Google's Gemini now writes ad copy, and advertisers can't edit it. Google unveiled four new AI-powered ad formats at its Marketing Live event on May 20, and the structural detail that matters most is one advertisers cannot control. Across two of the formats, Google's Gemini model generates an "independent AI explainer" that runs alongside each ad, synthesizing information about a product or service without advertiser input.
The creative is outside the brand's hands. The formats arrive as AI Mode, Google's conversational search surface, crosses 1 billion monthly users with queries more than doubling every quarter since launch. Searches in AI Mode average three times the length of traditional queries, and 1 in 6 are non-text.
Google is building ad units for that behavior rather than porting existing formats across.
Conversational Discovery ads respond to nuanced, multi-sentence prompts by generating ad creative tailored to the specific query. Google's example: a user asking how to make their home smell like "fancy spas or a rainy forest" using low-maintenance solutions.
Gemini reads the context, not just the product category, and constructs relevant ad copy on the fly. An independent AI explainer, generated by the model rather than the advertiser, accompanies each placement.
Highlighted Answers place ads directly inside AI Mode's recommendation lists. A user researching language learning apps might see a sponsored entry for Duolingo positioned within the AI-generated set, not above or below it. The format changes the fundamental placement logic of search advertising: the ad sits inside the answer itself, distinguishable only by a "Sponsored" label.
Google's Vidhya Srinivasan, VP and GM of Google Ads and Commerce, framed the shift in broader terms. "We are not just bringing ads to AI search experiences. We are reinventing what an ad is," she said at the event.
Standard Search gets two additional formats. AI-powered Shopping ads target high-consideration purchases like appliances and electronics. When a shopper searches for an espresso machine, Gemini pulls the most relevant products from Google's Shopping Graph (more than 60 billion listings as of April 2026) and writes a custom explainer at search time. The format rolls out in the US later this year.
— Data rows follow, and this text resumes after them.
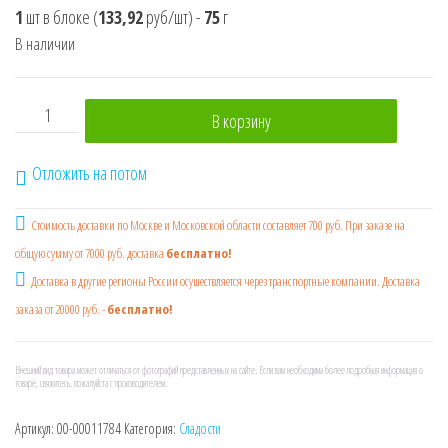
1
шт в блоке
(
133,92
руб/шт)
-
75
г
В наличии
Количество товара Леденцы на палочке с двойным вкус
В корзину
Отложить на потом
Стоимость доставки по Москве и Московской области составляет 700 руб. При заказе на
общую сумму от 7000 руб. доставка
бесплатно!
Доставка в другие регионы России осушествляется через транспортные компании. Доставка
заказа от 20000 руб. -
бесплатно!
Внешний вид товара может отличаться от фотографий представленных на сайте. Если вам необходима более подробная информация о
товаре, свяжитесь, пожалуйста с производителем.
Артикул:
00-00011784
Категория:
Сладости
Business Agent for Leads embeds a Gemini-powered chatbot trained on an advertiser's website directly inside a search ad. A student researching universities can click a "Chat" button within a sponsored result and receive answers drawn from the school's own content. The format is available in open beta in the US for English-language accounts.
Chief business officer Philipp Schindler told marketers the keyword era is ending. "You can't think in terms of simple keywords anymore, and you definitely can't manually choose them." Google expects capital expenditure to rise from $31 billion in 2022 to as much as $190 billion this year, driven by AI infrastructure investment.
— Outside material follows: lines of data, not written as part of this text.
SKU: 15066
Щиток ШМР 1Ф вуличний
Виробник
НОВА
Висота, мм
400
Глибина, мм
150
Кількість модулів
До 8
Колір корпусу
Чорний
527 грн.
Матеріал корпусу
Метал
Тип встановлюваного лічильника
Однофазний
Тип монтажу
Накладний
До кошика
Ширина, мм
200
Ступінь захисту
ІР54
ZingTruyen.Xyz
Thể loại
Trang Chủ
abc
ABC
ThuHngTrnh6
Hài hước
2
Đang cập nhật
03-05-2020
Google is also expanding its Direct Offers pilot, adding promotion bundling, native checkout for Universal Commerce Protocol merchants, and travel partner integrations with Booking and Expedia within AI Mode. The pilot launched in January 2026 with brands including Chewy, Gap, and L'Oreal.
Dynamic Search Ads are being retired and automatically upgraded to AI Max starting September 2026, making AI-driven campaign infrastructure the default for advertisers who have not actively opted in. The formats announced May 20 give advertisers named products and defined mechanics, but the underlying message is clear: Google's model now decides what your ad says, where it appears, and how it talks to customers.